Comparative performances of enzyme-linked immunosorbent, western blot, and polymerase chain reaction assays for human T-lymphotropic virus type II infection that is endemic among Indians of the Gran Chaco region of South America.

Abstract

Human T-cell lymphoma/leukemia viruses types I and II (HTLV-I and HTLV-II) are related exogenous human retroviruses. The former is definitely pathogenic while disease association with the latter is unclear. There are two subtypes of HTLV-II, A and B. Currently, enzyme-linked immunosorbent assays (ELISAs) based on HTLV-I antigens are used to screen for the presence of HTLV-I and -II antibodies. Confirmation and subtyping are accomplished by Western blot (WB) or ELISAs based on HTLV-I whole viral antigens and/or HTLV-I and HTLV-IIA peptides. The sensitivity and specificity of these serologic assays were compared to those of HTLV-I and-II-specific polymerase chain reaction (PCR) assays in tests on samples from Indians from South America in whom the HTLV-IIB subtype is endemic. Sera from 246 Gran Chaco Indians were evaluated for HTLV antibodies with the use of four ELISAs (Retrotek HTLV-I; Cambridge Biotech rgp21 enhanced HTLV-I/II; Vironostika HTLV-I/II; and Select HTLV-I/II), and a WB assay.
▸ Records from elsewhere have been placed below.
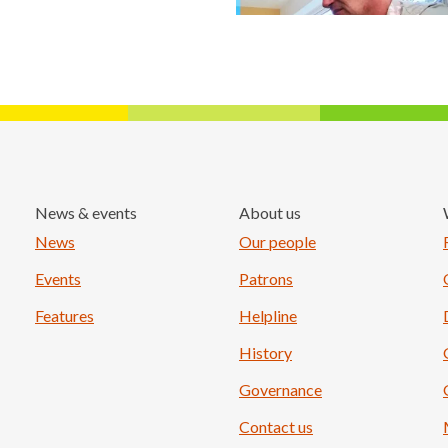
News & events
About us
Load More
News
Our people
Events
Patrons
Features
Helpline
History
Governance
Contact us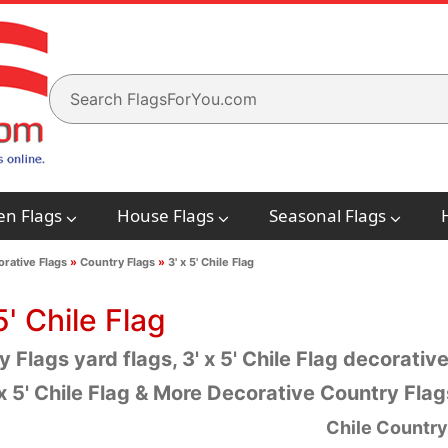
en Flags
House Flags
Seasonal Flags
rative Flags
»
Country Flags
»
3' x 5' Chile Flag
5' Chile Flag
 Flags yard flags, 3' x 5' Chile Flag decorative
 x 5' Chile Flag & More Decorative Country Fla
Chile Country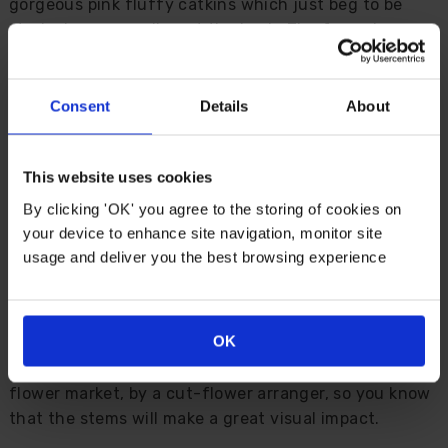
gorgeous pink fluffy catkins which just beg to be
stroked as you walk past the bush. The fuzzy bunny
tails burst from the tight maroon buds as the
temperature warms in early spring, bringing a splash
of vibrant colour to your garden, with the promise of
Consent
Details
About
warmer weather to come.
Fashioned into an ornamental standard plant, the
This website uses cookies
new young growth is luminous with fire when the
By clicking 'OK' you agree to the storing of cookies on
catkins break - it’s really a sight to behold
your device to enhance site navigation, monitor site
usage and deliver you the best browsing experience
Perfect for a winter garden, the pussy-willow catkins
start to appear from late winter and last well into the
spring, and the stems are truly impressive when cut
OK
and brought into the house for an early flower
display. In fact, this variety was bred for the cut-
flower market, by a cut-flower arranger, so you know
that the stems will make a great visual impact.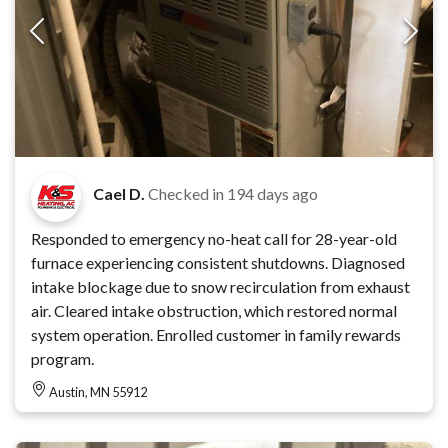
Cael D.
Checked in
194 days ago
Responded to emergency no-heat call for 28-year-old
furnace experiencing consistent shutdowns. Diagnosed
intake blockage due to snow recirculation from exhaust
air. Cleared intake obstruction, which restored normal
system operation. Enrolled customer in family rewards
program.
Austin, MN 55912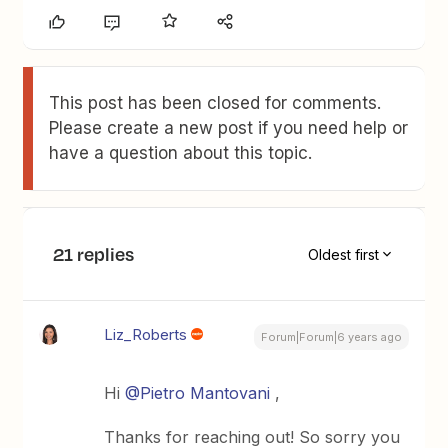
This post has been closed for comments.
Please create a new post if you need help or
have a question about this topic.
21 replies
Oldest first
Liz_Roberts
Forum|Forum|6 years ago
Hi
@Pietro Mantovani
,
Thanks for reaching out! So sorry you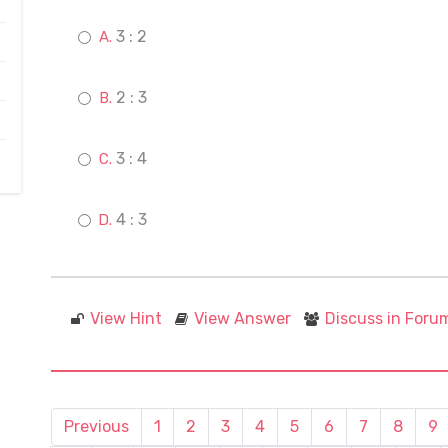
3 : 2
2 : 3
3 : 4
4 : 3
View Hint
View Answer
Discuss in Foru
Previous
1
2
3
4
5
6
7
8
9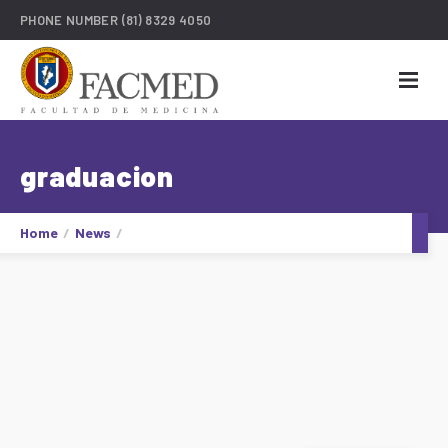
PHONE NUMBER
(81) 8329 4050
graduacion
Home
News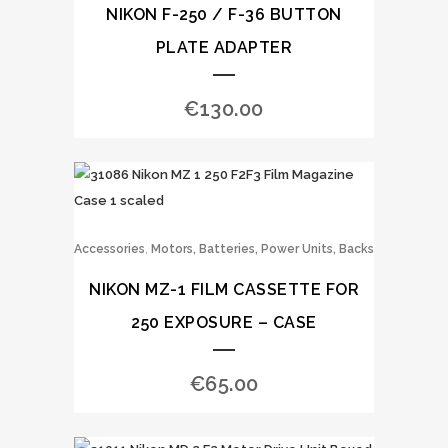
NIKON F-250 / F-36 BUTTON
PLATE ADAPTER
€
130.00
,
Accessories
Motors, Batteries, Power Units, Backs
NIKON MZ-1 FILM CASSETTE FOR
250 EXPOSURE – CASE
€
65.00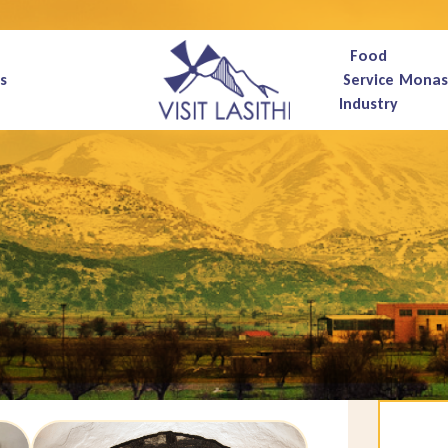
Food
s
Service
Monas
Industry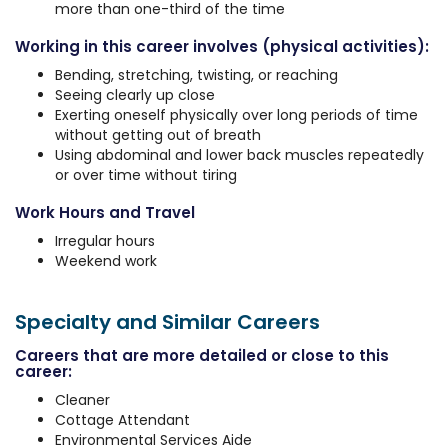
more than one-third of the time
Working in this career involves (physical activities):
Bending, stretching, twisting, or reaching
Seeing clearly up close
Exerting oneself physically over long periods of time
without getting out of breath
Using abdominal and lower back muscles repeatedly
or over time without tiring
Work Hours and Travel
Irregular hours
Weekend work
Specialty and Similar Careers
Careers that are more detailed or close to this
career:
Cleaner
Cottage Attendant
Environmental Services Aide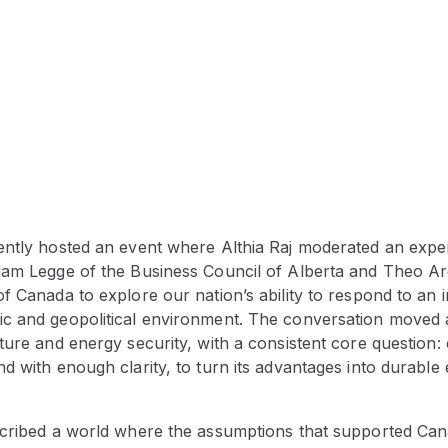
ently hosted an event where Althia Raj moderated an expe
dam Legge of the Business Council of Alberta and Theo Argi
f Canada to explore our nation’s ability to respond to an 
c and geopolitical environment. The conversation moved 
ture and energy security, with a consistent core question
d with enough clarity, to turn its advantages into durabl
scribed a world where the assumptions that supported Can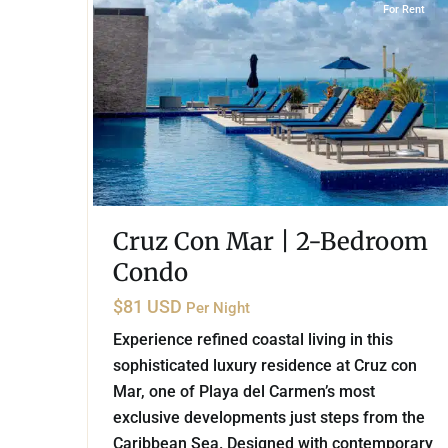
For Rent
Cruz Con Mar | 2-Bedroom
Condo
$81 USD
Per Night
Experience refined coastal living in this
sophisticated luxury residence at Cruz con
Mar, one of Playa del Carmen’s most
exclusive developments just steps from the
Caribbean Sea. Designed with contemporary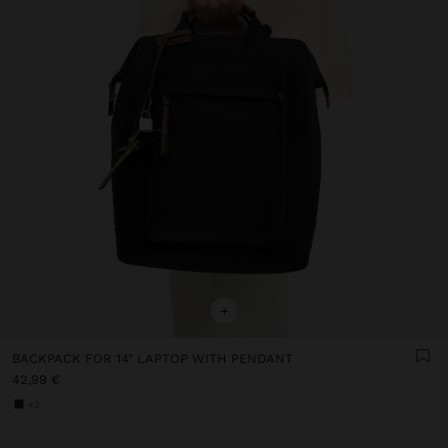
+
BACKPACK FOR 14" LAPTOP WITH PENDANT
42,99 €
+2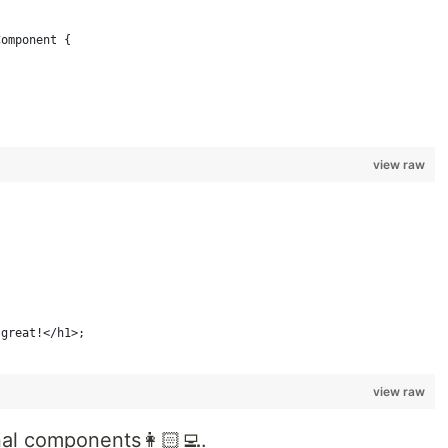
Component {
view raw
 great!</h1>;
view raw
nal components👩🏻‍💻.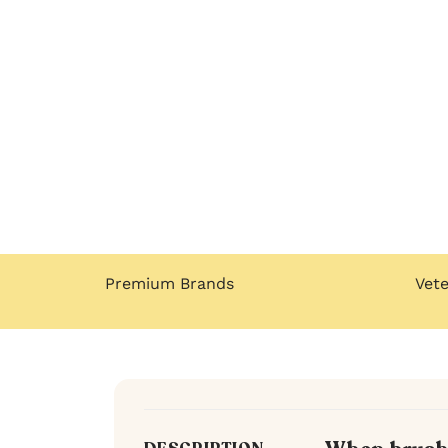
Premium Brands
Vet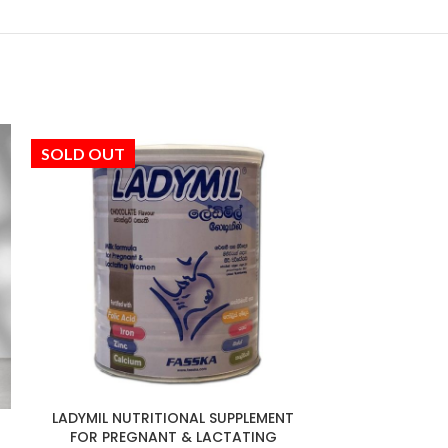
SOLD OUT
SOLD OUT
LADYMIL NUTRITIONAL SUPPLEMENT
NO
FOR PREGNANT & LACTATING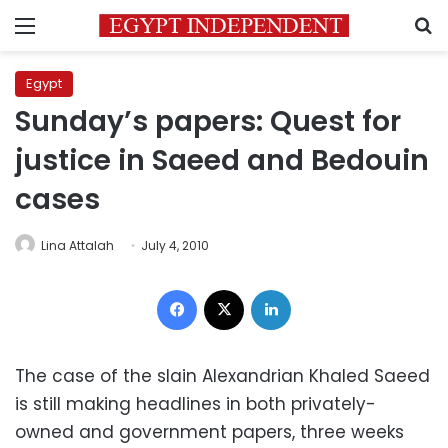
Menu
S
Egypt
Sunday’s papers: Quest for
justice in Saeed and Bedouin
cases
Lina Attalah
July 4, 2010
Facebook
X
LinkedIn
The case of the slain Alexandrian Khaled Saeed
is still making headlines in both privately-
owned and government papers, three weeks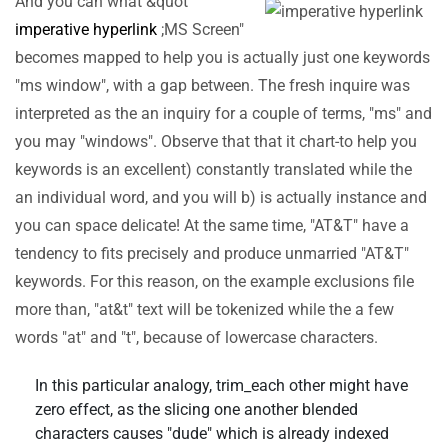
And you can what &quot
imperative hyperlink
;MS Screen"
becomes mapped to help you is actually just one keywords
"ms window", with a gap between. The fresh inquire was
interpreted as the an inquiry for a couple of terms, "ms" and
you may "windows". Observe that that it chart-to help you
keywords is an excellent) constantly translated while the
an individual word, and you will b) is actually instance and
you can space delicate! At the same time, "AT&T" have a
tendency to fits precisely and produce unmarried "AT&T"
keywords. For this reason, on the example exclusions file
more than, "at&t" text will be tokenized while the a few
words "at" and "t", because of lowercase characters.
In this particular analogy, trim_each other might have
zero effect, as the slicing one another blended
characters causes "dude" which is already indexed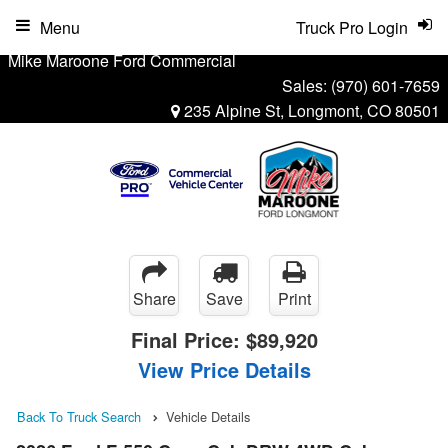
Menu
Truck Pro Login
Mike Maroone Ford Commercial
Sales:
(970) 601-7659
235 Alpine St, Longmont, CO 80501
Share
Save
Print
Final Price:
$89,920
View Price Details
Back To Truck Search
Vehicle Details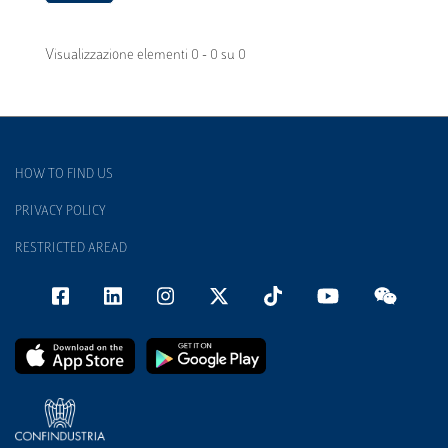
Visualizzazione elementi 0 - 0 su 0
HOW TO FIND US
PRIVACY POLICY
RESTRICTED AREAD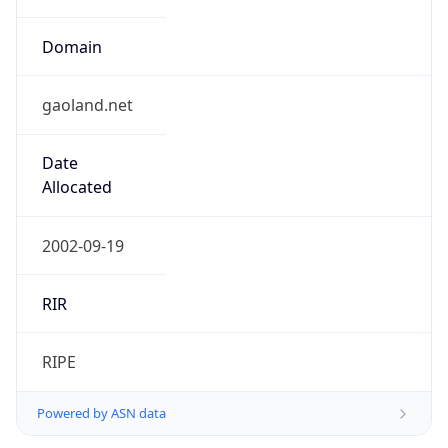
Domain
gaoland.net
Date
Allocated
2002-09-19
RIR
RIPE
Powered by ASN data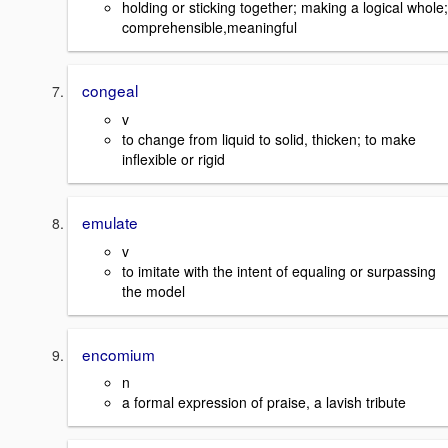
holding or sticking together; making a logical whole;
comprehensible,meaningful
congeal
v
to change from liquid to solid, thicken; to make
inflexible or rigid
emulate
v
to imitate with the intent of equaling or surpassing
the model
encomium
n
a formal expression of praise, a lavish tribute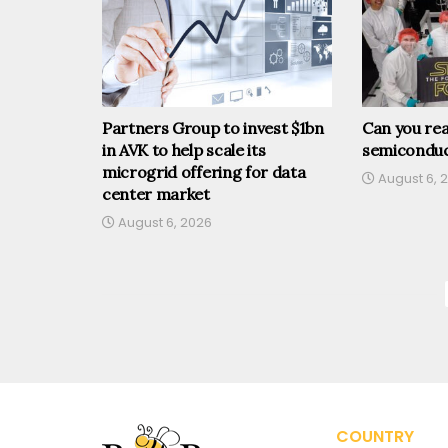
Partners Group to invest $1bn
Can you rea
in AVK to help scale its
semiconduc
microgrid offering for data
August 6, 
center market
August 6, 2026
COUNTRY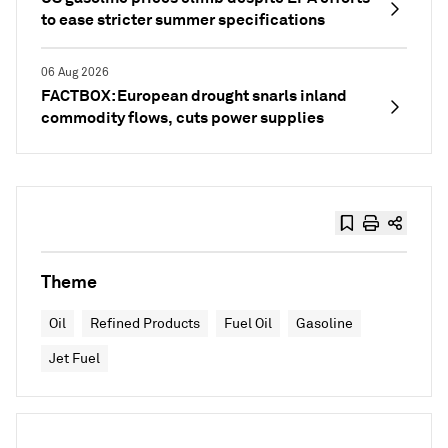
to ease stricter summer specifications
06 Aug 2026
FACTBOX: European drought snarls inland
commodity flows, cuts power supplies
Theme
Oil
Refined Products
Fuel Oil
Gasoline
Jet Fuel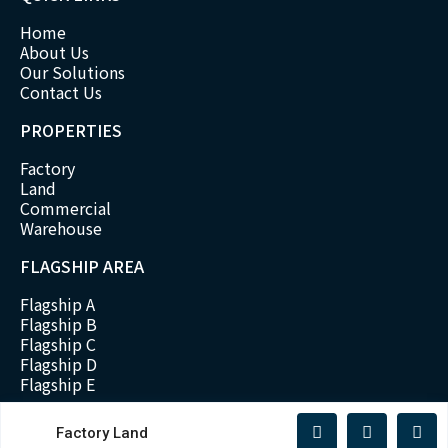
Home
About Us
Our Solutions
Contact Us
PROPERTIES
Factory
Land
Commercial
Warehouse
FLAGSHIP AREA
Flagship A
Flagship B
Flagship C
Flagship D
Flagship E
Factory Land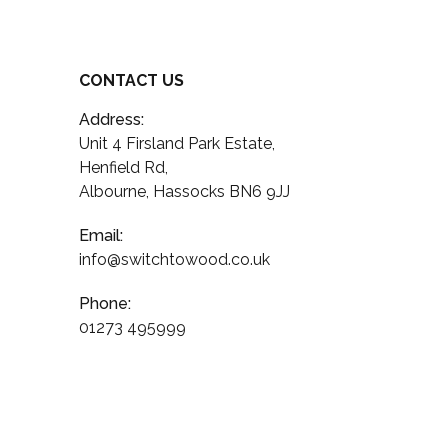
CONTACT US
Address:
Unit 4 Firsland Park Estate,
Henfield Rd,
Albourne, Hassocks BN6 9JJ
Email:
info@switchtowood.co.uk
Phone:
01273 495999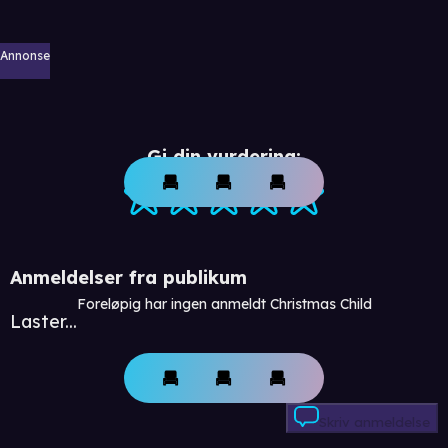
Annonse
Gi din vurdering:
Anmeldelser fra publikum
Foreløpig har ingen anmeldt Christmas Child
Laster...
Skriv anmeldelse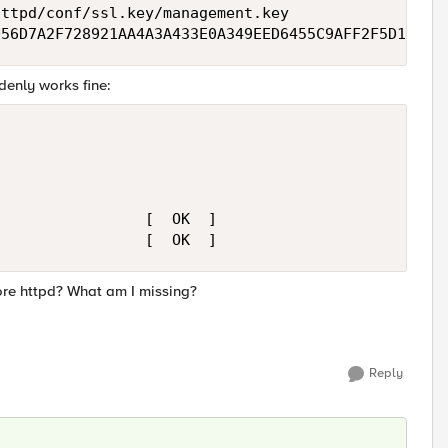
ttpd/conf/ssl.key/management.key

D56D7A2F728921AA4A3A433E0A349EED6455C9AFF2F5D15164
ddenly works fine:
                [  OK  ]

                 [  OK  ]
ore httpd? What am I missing?
Reply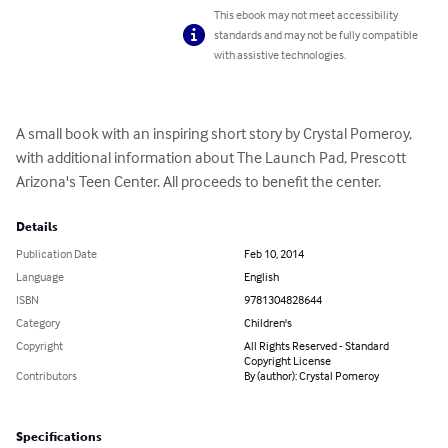
This ebook may not meet accessibility
standards and may not be fully compatible
with assistive technologies.
A small book with an inspiring short story by Crystal Pomeroy, 
with additional information about The Launch Pad, Prescott 
Arizona's Teen Center. All proceeds to benefit the center.
Details
Publication Date
Feb 10, 2014
Language
English
ISBN
9781304828644
Category
Children's
Copyright
All Rights Reserved - Standard
Copyright License
Contributors
By (author): Crystal Pomeroy
Specifications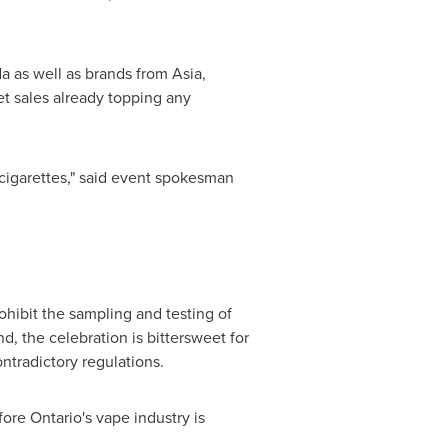
da
as well as brands from
Asia
,
et sales already topping any
cigarettes," said event spokesman
rohibit the sampling and testing of
, the celebration is bittersweet for
ntradictory regulations.
efore
Ontario's
vape industry is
Peripheral blood leukocyte DNA from each Indian was analyzed for HTLV-I or HTLV-II pol DNA via PCR. Fifteen of the PCR-positive samples were further subtyped via cloning and sequencing and/or oligomer restriction. Ninety-seven samples (39%) were positive for HTLV-II by serologic and/or PCR assays. All 15 positive DNA samples that were further analyzed were of the HTLV-IIB subtype and were clustered as a highly conserved phylogenetic group. Comparative analyses indicate that the sensitivity and specificity of the various assays were: PCR, 97 and 100 percent; Retrotek, 70 and 91 percent; Cambridge Biotech, 74 and 96 percent; Vironostika, 73 and 99 percent; Select 72 and 98 percent; and WB, 70 and 100 percent. The sensitivities of the tested HTLV serologic assays were comparable. However, the specificity of the Retrotek ELISA was significantly lower than that of the others. When positive, the subtyping assays were very specific. However, PCR assays would seem preferable or to be a necessary adjunct for the sensitive detection of HTLV-IIB infection.